Work task :: Return all lines from the listing below in which the string "otvory" occurs.

Input material ::
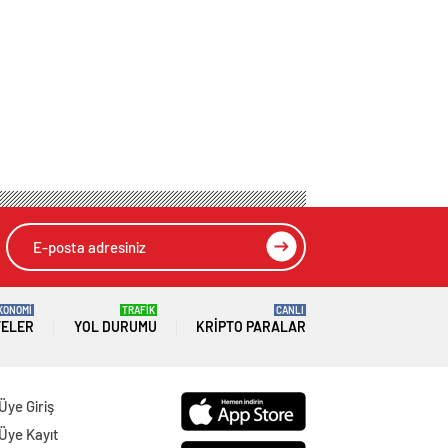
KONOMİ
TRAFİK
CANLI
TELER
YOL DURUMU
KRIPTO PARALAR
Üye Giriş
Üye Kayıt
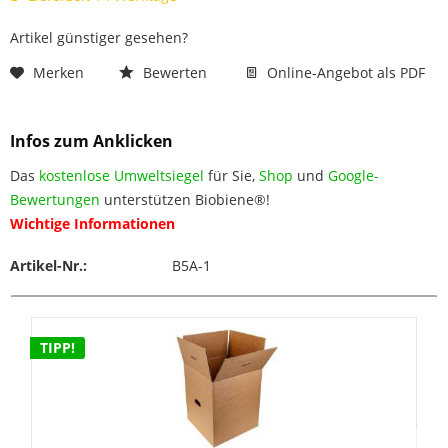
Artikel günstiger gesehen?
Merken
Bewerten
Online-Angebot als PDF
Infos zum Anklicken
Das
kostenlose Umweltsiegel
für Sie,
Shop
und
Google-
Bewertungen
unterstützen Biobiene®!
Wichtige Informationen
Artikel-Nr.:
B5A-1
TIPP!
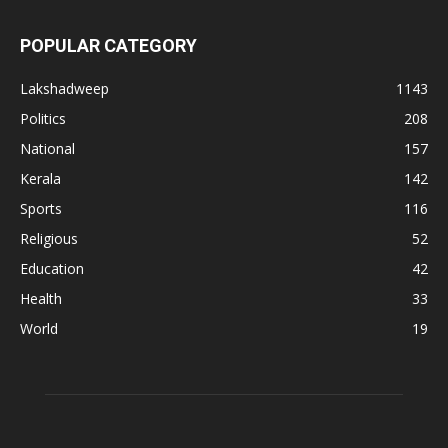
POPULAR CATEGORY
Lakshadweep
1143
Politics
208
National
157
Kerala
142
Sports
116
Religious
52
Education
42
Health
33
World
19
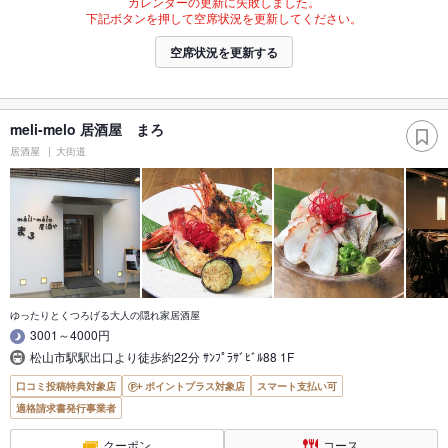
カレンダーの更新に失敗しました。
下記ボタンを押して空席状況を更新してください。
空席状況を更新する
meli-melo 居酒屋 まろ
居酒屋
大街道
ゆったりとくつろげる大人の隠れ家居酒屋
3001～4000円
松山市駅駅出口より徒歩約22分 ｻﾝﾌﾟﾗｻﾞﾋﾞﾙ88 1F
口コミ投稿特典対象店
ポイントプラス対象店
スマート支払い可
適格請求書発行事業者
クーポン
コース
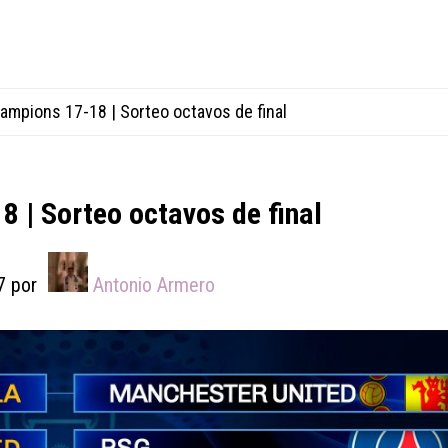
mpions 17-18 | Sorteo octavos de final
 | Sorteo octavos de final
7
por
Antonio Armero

==

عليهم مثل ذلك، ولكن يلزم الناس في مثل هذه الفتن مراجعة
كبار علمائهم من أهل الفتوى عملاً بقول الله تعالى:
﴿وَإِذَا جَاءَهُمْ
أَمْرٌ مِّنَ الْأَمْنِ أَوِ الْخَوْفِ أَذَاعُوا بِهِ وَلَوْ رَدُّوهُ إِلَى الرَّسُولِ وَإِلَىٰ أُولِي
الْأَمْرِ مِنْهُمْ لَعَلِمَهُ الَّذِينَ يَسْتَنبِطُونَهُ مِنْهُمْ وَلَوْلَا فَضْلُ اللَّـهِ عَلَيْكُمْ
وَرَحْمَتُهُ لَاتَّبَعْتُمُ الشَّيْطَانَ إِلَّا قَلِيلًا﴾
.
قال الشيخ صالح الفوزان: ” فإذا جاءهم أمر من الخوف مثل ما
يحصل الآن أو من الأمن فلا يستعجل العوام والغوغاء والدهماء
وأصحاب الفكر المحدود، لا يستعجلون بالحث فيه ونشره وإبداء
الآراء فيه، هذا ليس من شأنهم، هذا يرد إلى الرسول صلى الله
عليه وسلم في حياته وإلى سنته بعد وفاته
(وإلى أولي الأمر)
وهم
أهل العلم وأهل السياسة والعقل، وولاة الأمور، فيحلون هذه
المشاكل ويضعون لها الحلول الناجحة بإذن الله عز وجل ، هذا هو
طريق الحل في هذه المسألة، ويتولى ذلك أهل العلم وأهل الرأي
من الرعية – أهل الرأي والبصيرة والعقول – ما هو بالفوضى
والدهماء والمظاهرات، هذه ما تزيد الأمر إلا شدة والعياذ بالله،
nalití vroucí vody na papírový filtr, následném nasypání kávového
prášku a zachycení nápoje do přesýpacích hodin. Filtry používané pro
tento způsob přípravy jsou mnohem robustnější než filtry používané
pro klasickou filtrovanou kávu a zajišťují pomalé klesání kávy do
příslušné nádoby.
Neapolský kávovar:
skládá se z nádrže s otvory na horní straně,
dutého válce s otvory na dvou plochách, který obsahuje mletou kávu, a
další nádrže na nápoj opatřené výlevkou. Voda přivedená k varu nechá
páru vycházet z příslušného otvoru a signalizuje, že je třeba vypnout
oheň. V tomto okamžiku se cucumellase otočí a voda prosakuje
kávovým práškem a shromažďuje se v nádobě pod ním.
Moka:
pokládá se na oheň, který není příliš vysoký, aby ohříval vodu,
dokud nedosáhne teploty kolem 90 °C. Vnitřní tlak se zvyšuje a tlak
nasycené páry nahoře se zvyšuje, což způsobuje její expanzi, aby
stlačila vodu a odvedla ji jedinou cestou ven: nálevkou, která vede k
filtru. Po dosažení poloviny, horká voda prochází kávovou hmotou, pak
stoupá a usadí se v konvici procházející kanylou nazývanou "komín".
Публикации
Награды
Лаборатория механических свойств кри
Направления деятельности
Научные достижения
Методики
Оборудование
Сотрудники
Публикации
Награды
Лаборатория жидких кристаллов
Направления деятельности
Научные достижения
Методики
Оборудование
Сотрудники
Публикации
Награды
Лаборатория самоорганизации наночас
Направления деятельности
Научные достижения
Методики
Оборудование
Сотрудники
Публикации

Worked solution ::
skládá se z nádrže s otvory na horní straně,
dutého válce s otvory na dvou plochách, který obsahuje mletou kávu, a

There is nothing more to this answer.